Pretty much not, yeah. I think the first 7 years ought to be pretty
damned much 'no care required'. We're not talking about a 30 year old
house here. ISS is *NEW*.

The only 'work' I've had done other than 'trim the trees' is to put
more refrigerant in the air conditioner. I haven't had to call anyone
in to replace pieces, particularly pieces that are only 7 years old.


--
"The reasonable man adapts himself to the world; the unreasonable
man persists in trying to adapt the world to himself. Therefore,
all progress depends on the unreasonable man."
--George Bernard Shaw

Posted by Jim Kingdon on August 18, 2007, 9:17 am
> And you do realize NOAA (National Oceanic and Atmospheric
> Adminstration) is responsible for weather satellites, not NASA, right?

Only partially. The status quo is that NASA gets the statellite up
there and NOAA operates it (or something like that, I'm probably
ignorant/oversimplifying on the details). See for example:
http://www.nasa.gov/mission_pages/noaa-n/main/index.html
http://www.publicaffairs.noaa.gov/releases2007/aug07/noaa07-r309.html

Maybe it would be good if NASA weren't involved, but that kind of
depends on how equipped NOAA is to do a relatively big and complex
procurement. Just because some of us have complaints about the
NASA-contractor-Congress iron triangle doesn't automatically mean the
NOAA-contractor-Congress triangle would be better.

Posted by BradGuth on August 19, 2007, 3:25 pm
wrote:

> So what *is* the "lesson" for the children to learn from this?

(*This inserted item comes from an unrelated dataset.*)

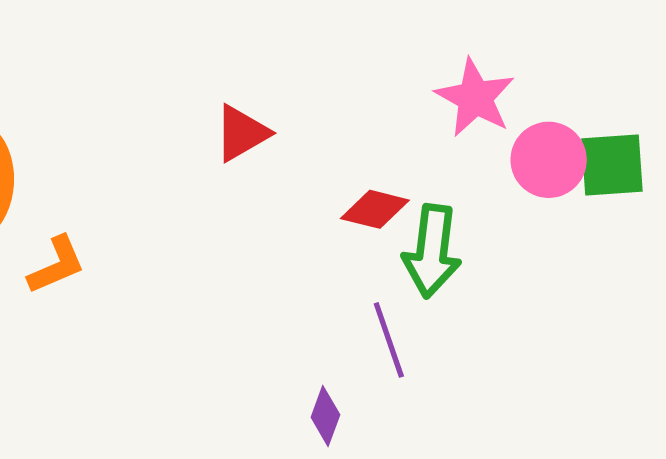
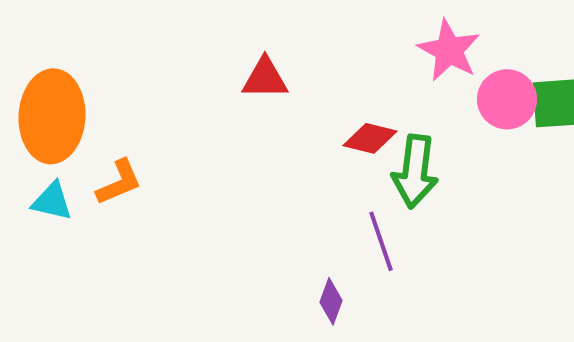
red triangle: (242, 133) -> (265, 78), turned 30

That our astronauts and spendy shuttles are totally expendable. They
should just thank their lucky stars that none of our ABLs are allowed
to be running through those R&D trials, as required per DoD field
testing in order to qualify for their next level of funding.

However, any extended EVAs are also damn risky business, whereas at
least our frail DNA isn't a happy camper to all of that raw solar and
moon contributed radiation, not to mention their having to avoid that
nasty Van Allen SAA contour that's getting extremely large.

Perhaps of whatever's on the backside of that broken set of thermal
tiles isn't all that mission critical.